■ **YOUR OBJECTIVE**
Starting at the line that contains "Statyba, remontas, technologijos", copy every line through the end of the records below exactly as written, leaving out pictures.

Data records:
----

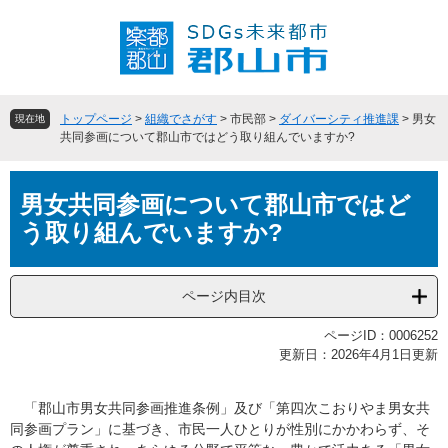
ペ
メ
ー
ニ
ジ
ュ
の
ー
先
を
頭
飛
トップページ
>
組織でさがす
>
市民部
>
ダイバーシティ推進課
>
男女
現在地
で
ば
共同参画について郡山市ではどう取り組んでいますか?
す
し
。
て
本
本
男女共同参画について郡山市ではど
文
文
う取り組んでいますか?
へ
ページ内目次
ページID：0006252
更新日：2026年4月1日更新
「郡山市男女共同参画推進条例」及び「第四次こおりやま男女共
同参画プラン」に基づき、市民一人ひとりが性別にかかわらず、そ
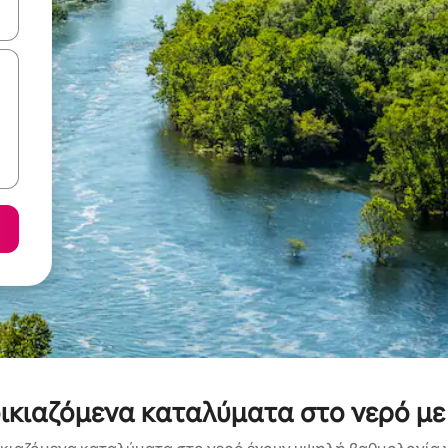
ε να πλοηγηθείτε στη σελίδα με τα κουμπιά πάνω και κάτω βέλους, ν
οικιαζόμενα καταλύματα στο νερό μ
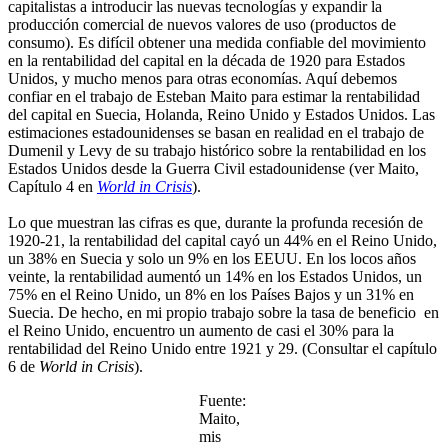
capitalistas a introducir las nuevas tecnologías y expandir la
producción comercial de nuevos valores de uso (productos de
consumo). Es difícil obtener una medida confiable del movimiento
en la rentabilidad del capital en la década de 1920 para Estados
Unidos, y mucho menos para otras economías. Aquí debemos
confiar en el trabajo de Esteban Maito para estimar la rentabilidad
del capital en Suecia, Holanda, Reino Unido y Estados Unidos. Las
estimaciones estadounidenses se basan en realidad en el trabajo de
Dumenil y Levy de su trabajo histórico sobre la rentabilidad en los
Estados Unidos desde la Guerra Civil estadounidense (ver Maito,
Capítulo 4 en
World in Crisis
).
Lo que muestran las cifras es que, durante la profunda recesión de
1920-21, la rentabilidad del capital cayó un 44% en el Reino Unido,
un 38% en Suecia y solo un 9% en los EEUU. En los locos años
veinte, la rentabilidad aumentó un 14% en los Estados Unidos, un
75% en el Reino Unido, un 8% en los Países Bajos y un 31% en
Suecia. De hecho, en mi propio trabajo sobre la tasa de beneficio en
el Reino Unido, encuentro un aumento de casi el 30% para la
rentabilidad del Reino Unido entre 1921 y 29. (Consultar el capítulo
6 de
World in Crisis
).
Fuente:
Maito,
mis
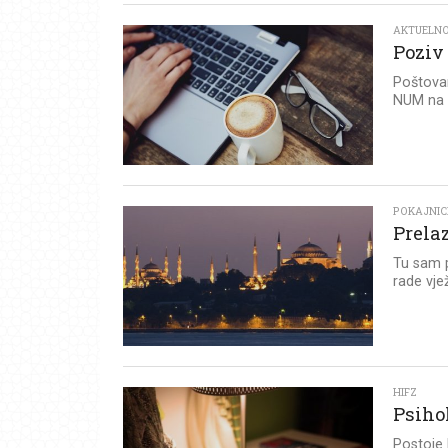
AKTUELN
Poziv
Poštovan
NUM na t
POKAJNIC
Prela
Tu sam p
rade vjež
HIFZ
Psihol
Postoje l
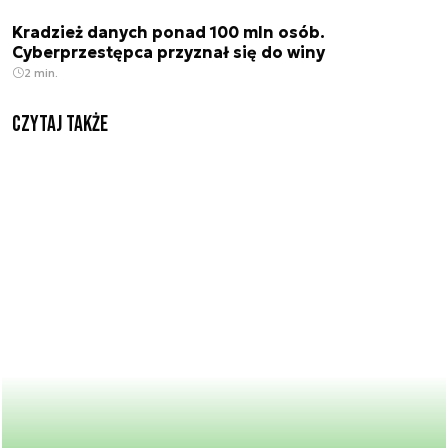
Kradzież danych ponad 100 mln osób.
Cyberprzestępca przyznał się do winy
2 min.
Czytaj także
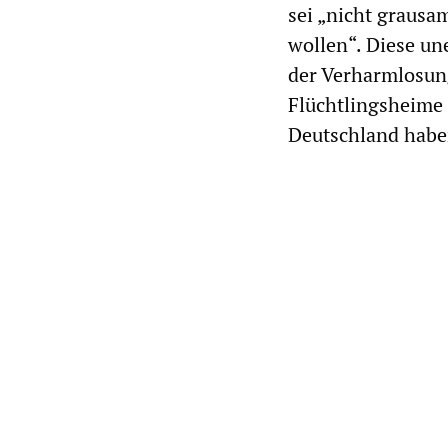
sei „nicht graus
wollen“. Diese un
der Verharmlosung
Flüchtlingsheime 
Deutschland habe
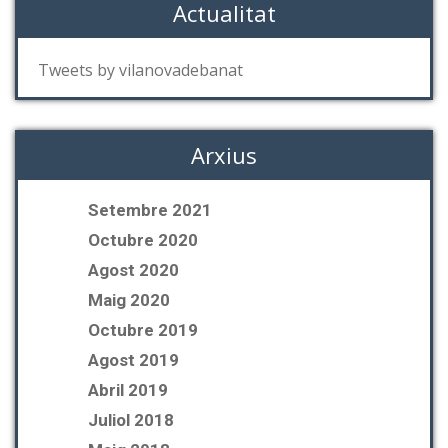
Actualitat
Tweets by vilanovadebanat
Arxius
Setembre 2021
Octubre 2020
Agost 2020
Maig 2020
Octubre 2019
Agost 2019
Abril 2019
Juliol 2018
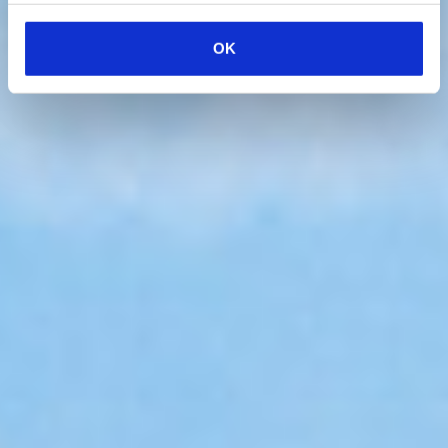
complexiteit leidt tot hogere kosten, verminderde
OK
productiviteit en vertraagde groei.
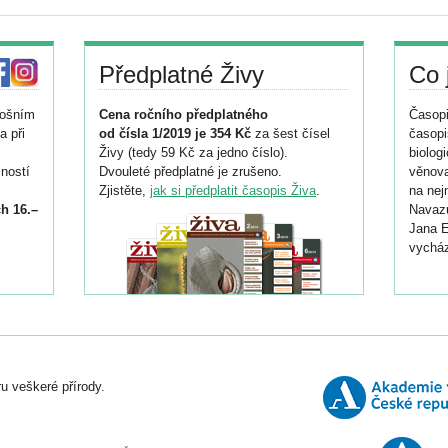
Předplatné Živy
Co 
tošním
Cena ročního předplatného
Časopi
a při
od čísla 1/2019 je 354 Kč
za šest čísel
časopi
Živy (tedy 59 Kč za jedno číslo).
biolog
ností
Dvouleté předplatné je zrušeno.
věnova
Zjistěte,
jak si předplatit časopis Živa
.
na nej
h 16.–
Navazu
Jana E
vycház
i
026/
ní
u veškeré přírody.
o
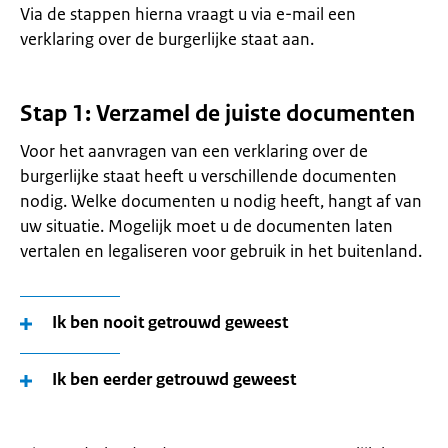
Via de stappen hierna vraagt u via e-mail een
verklaring over de burgerlijke staat aan.
Stap 1: Verzamel de juiste documenten
Voor het aanvragen van een verklaring over de
burgerlijke staat heeft u verschillende documenten
nodig. Welke documenten u nodig heeft, hangt af van
uw situatie. Mogelijk moet u de documenten laten
vertalen en legaliseren voor gebruik in het buitenland.
Ik ben nooit getrouwd geweest
Ik ben eerder getrouwd geweest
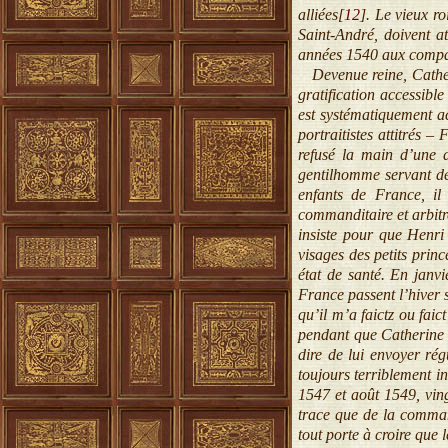
alliées[
12
]
. Le vieux r
Saint-André, doivent at
années 1540 aux compag
Devenue reine, Catheri
gratification accessibl
est systématiquement ac
portraitistes attitrés 
refusé la main d’une d
gentilhomme servant de 
enfants de France, i
commanditaire et arbitre
insiste pour que Henri 
visages des petits princ
état de santé. En janv
France passent l’hiver 
qu’il m’a faictz ou fai
pendant que Catherine 
dire de lui envoyer rég
toujours terriblement in
1547 et août 1549, ving
trace que de la comma
tout porte à croire que 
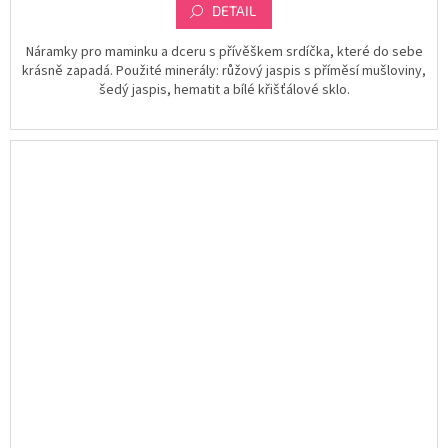
DETAIL
Náramky pro maminku a dceru s přívěškem srdíčka, které do sebe
krásně zapadá. Použité minerály: růžový jaspis s příměsí mušloviny,
šedý jaspis, hematit a bílé křišťálové sklo.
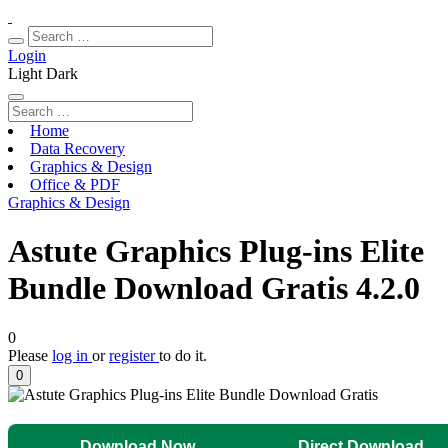
Login
Light
Dark
Home
Data Recovery
Graphics & Design
Office & PDF
Graphics & Design
Astute Graphics Plug-ins Elite
Bundle Download Gratis 4.2.0
0
Please
log in
or
register
to do it.
0
Download Now
Direct Download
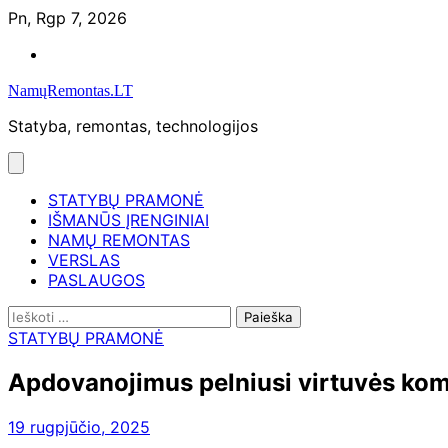
Skip
Pn, Rgp 7, 2026
to
Namų
content
remontas
NamųRemontas.LT
Statyba, remontas, technologijos
STATYBŲ PRAMONĖ
IŠMANŪS ĮRENGINIAI
NAMŲ REMONTAS
VERSLAS
PASLAUGOS
Ieškoti:
STATYBŲ PRAMONĖ
Apdovanojimus pelniusi virtuvės ko
19 rugpjūčio, 2025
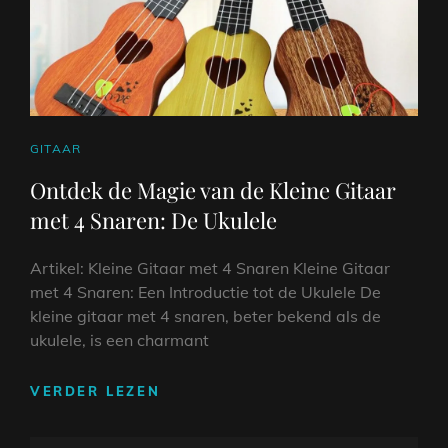
CAT
GITAAR
LINKS
Ontdek de Magie van de Kleine Gitaar
met 4 Snaren: De Ukulele
Artikel: Kleine Gitaar met 4 Snaren Kleine Gitaar
met 4 Snaren: Een Introductie tot de Ukulele De
kleine gitaar met 4 snaren, beter bekend als de
ukulele, is een charmant
ONTDEK
VERDER LEZEN
DE
MAGIE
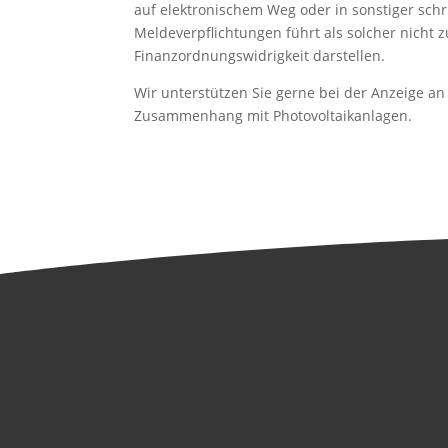
auf elektronischem Weg oder in sonstiger schr
Meldeverpflichtungen führt als solcher nicht 
Finanzordnungswidrigkeit darstellen.
Wir unterstützen Sie gerne bei der Anzeige an
Zusammenhang mit Photovoltaikanlagen.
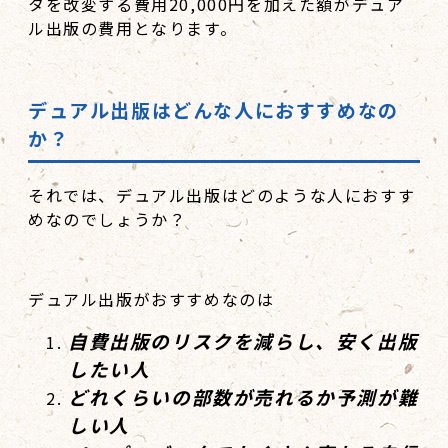
タを改変する費用20,000円を加えた額がデュア
ル出版の費用となります。
デュアル出版はどんな人におすすめなの
か？
それでは、デュアル出版はどのような人におすす
めなのでしょうか？
デュアル出版がおすすめなのは
自費出版のリスクを減らし、安く出版
したい人
どれくらいの部数が売れるか予測が難
しい人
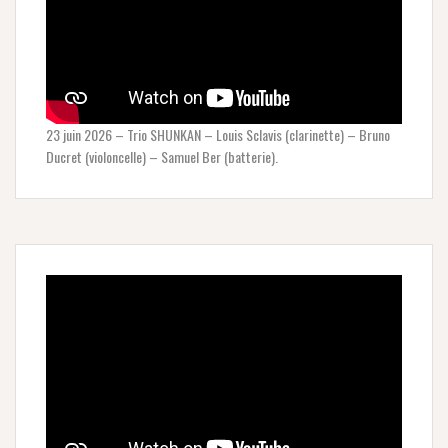
23 juin 2026 – Trio SHUNKAN – Louis Sclavis (clarinette) – Bruno
Ducret (violoncelle) – Samuel Ber (batterie).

----

■ **OUTPUT**
Statyba, remontas, technologijos
STATYBŲ PRAMONĖ
IŠMANŪS ĮRENGINIAI
NAMŲ REMONTAS
VERSLAS
PASLAUGOS
Ieškoti:
STATYBŲ PRAMONĖ
Apdovanojimus pelniusi virtuvės ko
19 rugpjūčio, 2025
CAT
GITAAR
LINKS
Ontdek de Magie van de Kleine Gitaar
met 4 Snaren: De Ukulele
Artikel: Kleine Gitaar met 4 Snaren Kleine Gitaar
met 4 Snaren: Een Introductie tot de Ukulele De
kleine gitaar met 4 snaren, beter bekend als de
ukulele, is een charmant
ONTDEK
VERDER LEZEN
DE
MAGIE
auf elektronischem Weg oder in sonstiger schr
Meldeverpflichtungen führt als solcher nicht 
Finanzordnungswidrigkeit darstellen.
Wir unterstützen Sie gerne bei der Anzeige an
Zusammenhang mit Photovoltaikanlagen.
タを改変する費用20,000円を加えた額がデュア
ル出版の費用となります。
デュアル出版はどんな人におすすめなの
か？
それでは、デュアル出版はどのような人におすす
めなのでしょうか？
デュアル出版がおすすめなのは
自費出版のリスクを減らし、安く出版
したい人
どれくらいの部数が売れるか予測が難
しい人
23 juin 2026 – Trio SHUNKAN – Louis Sclavis (clarinette) – Bruno
Ducret (violoncelle) – Samuel Ber (batterie).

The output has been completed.